I bounced on the world’s biggest bounce house
Does the world's biggest bounce house live up to its hype? I tried it out so you don't have to. But, then again, you might want to give it a go yourself.
I caught my first glimpse of the world's biggest bounce house at approximately 5 p.m. on Thursday, July 5.
Almost complete for its weekend debut in Chester Park, the build-team had been at the grounds since 6:30 a.m. inflating and staking the 20,000 square feet of bounce houses that make up Big Bounce America, the Guinness Book of World Records certified structures. They assured me that I could test-jump the two structures shortly. One, the Big Bouncer is a 10,000 square feet bounce-castle bedazzled with a DJ station, blow up palm trees, basketball hoops, and inflatable slides. The other, the bounce village, is a combination of seven individual inflatables: three "ninja runs," two giant slides, and one "lil bouncer," and a ball pit (which, unfortunately, was not ready on Thursday).
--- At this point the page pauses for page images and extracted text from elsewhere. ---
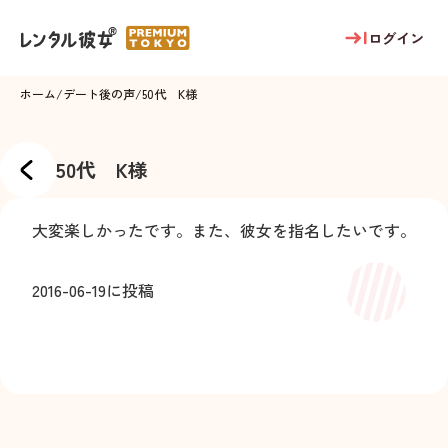
ログイン
ホーム
/
デート後の声
/
50代 K様
50代 K様
大変楽しかったです。また、彼女を指名したいです。
2016-06-19
に投稿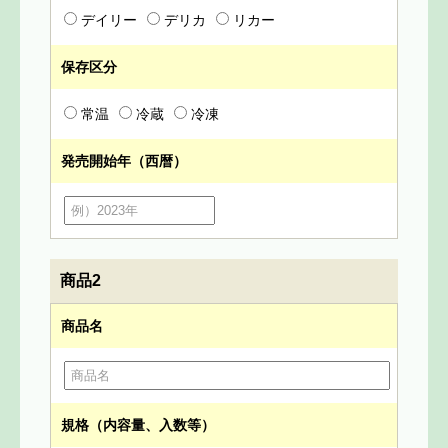
デイリー
デリカ
リカー
保存区分
常温
冷蔵
冷凍
発売開始年（西暦）
商品2
商品名
規格（内容量、入数等）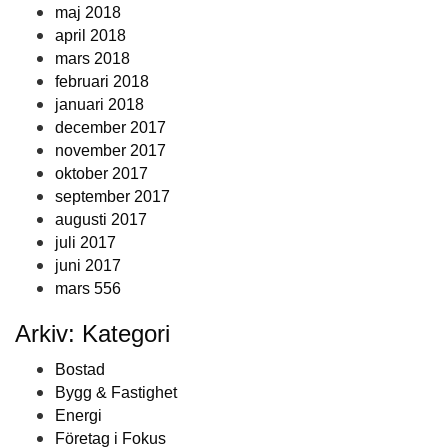
maj 2018
april 2018
mars 2018
februari 2018
januari 2018
december 2017
november 2017
oktober 2017
september 2017
augusti 2017
juli 2017
juni 2017
mars 556
Arkiv: Kategori
Bostad
Bygg & Fastighet
Energi
Företag i Fokus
The sun had kissed and tarnished the castle walls, making them less vibrant than the photos on Big Bounce America had prompted me to believe, but I made a mental note to lessen my judgement on the castle's aesthetics as the bouncy-castle was still awaiting a shower from the cleaning crew, which would arrive Friday morning.
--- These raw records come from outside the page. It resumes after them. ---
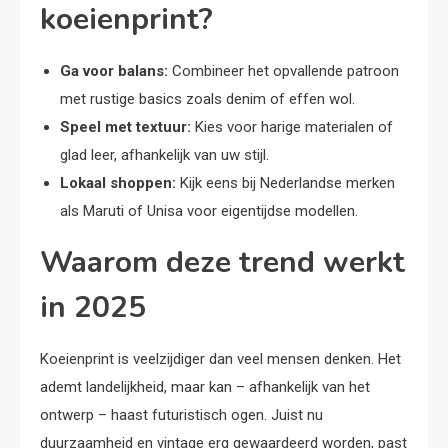
koeienprint?
Ga voor balans:
Combineer het opvallende patroon
met rustige basics zoals denim of effen wol.
Speel met textuur:
Kies voor harige materialen of
glad leer, afhankelijk van uw stijl.
Lokaal shoppen:
Kijk eens bij Nederlandse merken
als Maruti of Unisa voor eigentijdse modellen.
Waarom deze trend werkt
in 2025
Koeienprint is veelzijdiger dan veel mensen denken. Het
ademt landelijkheid, maar kan – afhankelijk van het
ontwerp – haast futuristisch ogen. Juist nu
duurzaamheid en vintage erg gewaardeerd worden, past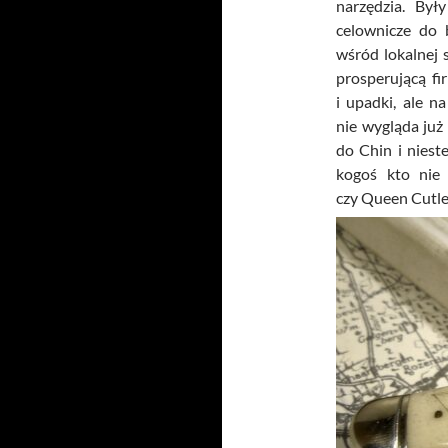
narzędzia. Był
celownicze do 
wśród lokalnej 
prosperującą fi
i upadki, ale n
nie wygląda już
do Chin i niest
kogoś kto nie
czy Queen Cutle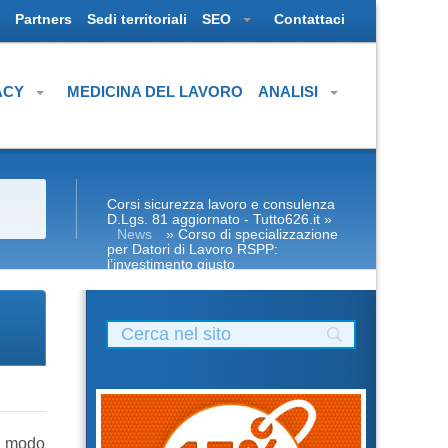
Partners
Sedi territoriali
SEO
Contattaci
ACY
MEDICINA DEL LAVORO
ANALISI
Corsi sicurezza lavoro e consulenza
D.Lgs. 81 aggiornato - Tutto626.it
»
News
» Corso di specializzazione
per Datori di Lavoro RSPP:
l’investimento giusto
in modo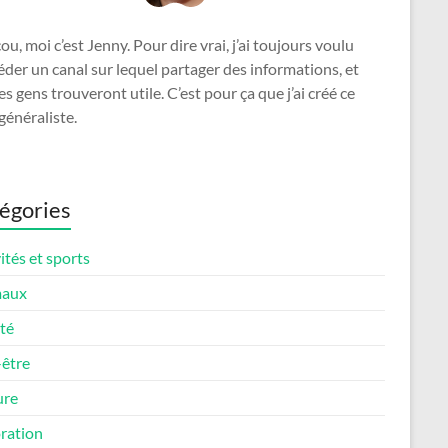
u, moi c’est Jenny. Pour dire vrai, j’ai toujours voulu
der un canal sur lequel partager des informations, et
es gens trouveront utile. C’est pour ça que j’ai créé ce
généraliste.
égories
ités et sports
maux
té
-être
ure
ration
Before I go on, I'll tell that I once spent the better part of a neighborhood block party exclusively in a bounce house, and am therefore a highly self-qualified judge.
And, having withstood more than one bouncy-castle collapses, I knew that the amount of air pressure in a castle could have a huge impact on the jumper's experience. While it was not inflated to its full pomp — the build team said that the structures would have more air pressure on event days — this house was decently bouncy. When I first pummeled through the ninja runs — three tunnel-like bounce houses filled with obstacles, slides, and climbing walls — it became more taut as the evening progressed. The Big Bouncer itself was on a slight incline, making the lower end firmer than the upper.
Stepping off the structure, the thud of the earth beneath my feet came as a harsh, hard, reality. My Jell-O-like legs no longer had a soft cushion to spring from and my fatigue was beginning to set in. I had endured a decent number of wipe-outs — but did not sustain any bruises, scrapes, or injuries. Craig had mentioned to me that few people last a full hour of bouncing, and I could see why. The bouncer was a calf burner.
There you have it: I tried out the world's biggest bounce house so you wouldn't have to. But, if you're looking for a colorful way to burn some calories (or have young kids you want to tire out) it's worth your while to experience Big Bounce America for yourself. It's only in the area for a limited time, after all. The tickets aren't cheap — $11 for toddlers, $17 for kids (it's $7 extra to get into the bounce village), $21 for adults — so make sure you're energized, enthusiastic, and prepared sweat it out for the full hour before going.
If you have long hair, tie it up.
Wear cute socks. Everyone will see them.
Bring water (and don't forget to drink it).
The Biggest Bounce House will be open to the public on Saturday and Sunday from 9 a.m. to 9 p.m. (Friday night's event has been canceled due to a chance of thunderstorms).